I take over the window while she goes outside to sign out two beach umbrellas. I sell two ice-cream sandwiches and a rocket pop.

“I don’t get the voodoo connection,” I tell her. “The guy who took my kids is white.”

“That’s what my boys said – the guy wasn’t black. I couldn’t really figure it out, either. One of the detectives told me they were thinking maybe it was a child-kidnapping ring.”

“Emma?”

“Please try to call me Susie.”

“I’m sorry. Susie?”

She’s sitting on the stool, her legs crossed, swinging a leg from which one flip-flop dangles. I notice that her toenails are painted five different pastel colors, like tiny jelly beans.

“Can I talk to the boys?”

“Oh, Jeez,” she says. “I knew it would get down to this.”

“I just think maybe there’s something – I don’t even know what – but something they know that might help me.”

She sighs. “I just don’t want to revive it all, you know? What if they tell you something and you want to tell the police? And then the police question them again – and it leaks out.” She sighs again. “I really don’t want to move and have to start all over again.” She tilts her head back and stares at the ceiling. Behind the roar of the generator, the wind kicks up outside. A spray of sand ticks against the van. Above us, the balloon-rabbit snaps against the guy wires. When Emma looks back at me, I see the glitter of tears.

“I guess I shouldn’t ask.”

“How can you not ask?” she says. “I know that.” She balls up her hands and rubs at her eyes with her knuckles, like a child. She takes a deep breath and fills her cheeks with air, like a cartoon depiction of the North Wind – then exhales, all at once, a tiny explosion.

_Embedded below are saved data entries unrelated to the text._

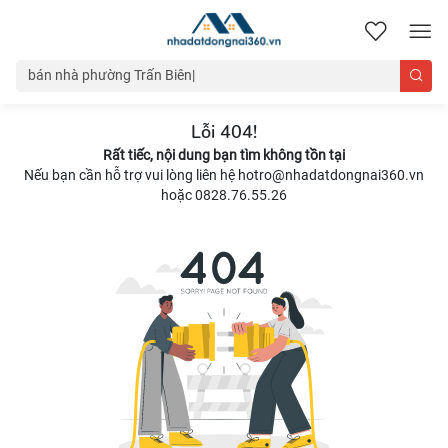
nhadatdongnai360.vn
Lỗi 404!
Rất tiếc, nội dung bạn tìm không tồn tại
Nếu bạn cần hỗ trợ vui lòng liên hệ hotro@nhadatdongnai360.vn
hoặc 0828.76.55.26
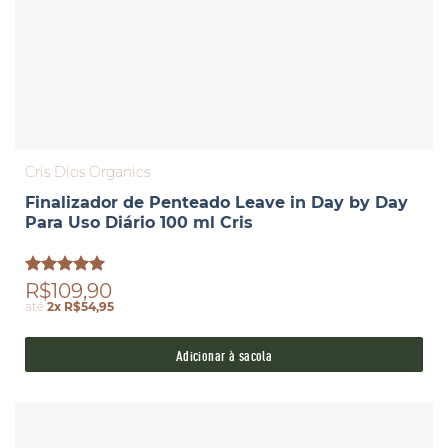
Cris Dios Organics
Finalizador de Penteado Leave in Day by Day
Para Uso Diário 100 ml Cris
Avaliação
R$109,90
5.00
de 5
até
2x R$54,95
Adicionar à sacola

Compassion finally overwhelms her instinct for self-preservation. “Okay,” she says, pressing her eyes shut as she says it, as if she doesn’t want to witness her own assent.

Emma sets the ground rules and makes me swear “on my children” that I will adhere to them. I will call the boys by the Florida names (Kai and Brandon). I won’t press them too hard if they don’t seem to want to answer. The session can last only fifteen minutes and whatever they say is for me only. And so on. It amazes me that after all she’s been through, she still places so much value on someone’s word.

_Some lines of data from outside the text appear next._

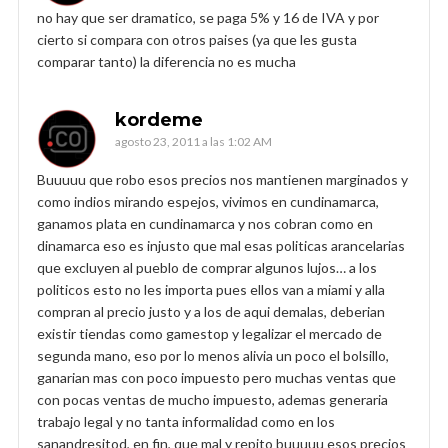
no hay que ser dramatico, se paga 5% y 16 de IVA y por
cierto si compara con otros paises (ya que les gusta
comparar tanto) la diferencia no es mucha
kordeme
agosto 23, 2011 a las 1:02 AM
Buuuuu que robo esos precios nos mantienen marginados y
como indios mirando espejos, vivimos en cundinamarca,
ganamos plata en cundinamarca y nos cobran como en
dinamarca eso es injusto que mal esas politicas arancelarias
que excluyen al pueblo de comprar algunos lujos… a los
politicos esto no les importa pues ellos van a miami y alla
compran al precio justo y a los de aqui demalas, deberian
existir tiendas como gamestop y legalizar el mercado de
segunda mano, eso por lo menos alivia un poco el bolsillo,
ganarian mas con poco impuesto pero muchas ventas que
con pocas ventas de mucho impuesto, ademas generaria
trabajo legal y no tanta informalidad como en los
sanandresitod, en fin, que mal y repito buuuuu esos precios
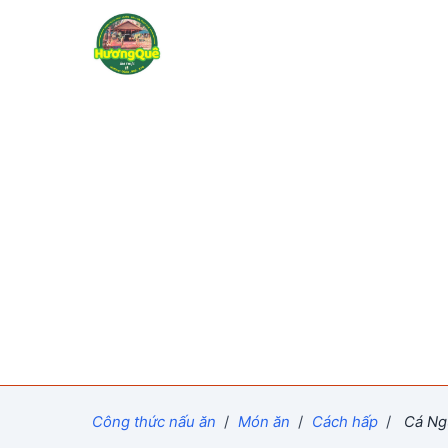
Công thức nấu ăn
/
Món ăn
/
Cách hấp
/
Cá Ng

We meet the following night. My first sight of Kai and Brandon almost takes my breath away. It’s not that they look like my boys. They don’t. But they share the habits of twinship, the way they look at each other, play off each other, interrupt one another, finish each other’s sentences, check to the other with their eyes for assurance in the midst of speaking.

I’m braced for a horror story, but what they tell me is almost reassuring.

“Where were you?” I ask them, first of all, looking from one to the other. “What was the place like?”

“It was a big house.” Brandon looks at his brother, who gives him a little nod.

“Really big.”

“With a humongous lawn.”

“Lotsa trees. Like in a forest.”

“What kind of trees?”

Kai looks at Brandon and shrugs. “I think pine?”

“Yeah,” Brandon agrees, looking at his mother. “Like in the Grand Tetons.”

“We stayed there for a couple of months,” Emma explains. “I worked in Jackson at a restaurant.”

“They had buffalo burgers,” Kai says, knotting up his face in disgust. “Gross.”

“Were there other people there, at this big house, I mean – mowing the lawn or doing the chores – or just the man who took you into his car at the McDonald’s?”

“Just him. I mean there were other people sometimes, but we couldn’t meet them. We had to stay in the big room. Doc told us.”

Doc. I don’t like the sound of that. Doctor Mengele. Papa Doc. Baby Doc.

“But we didn’t have to be quiet or nothing.”

“Or anything,” Emma corrects.

“Or anything. We could play Nintendo even.”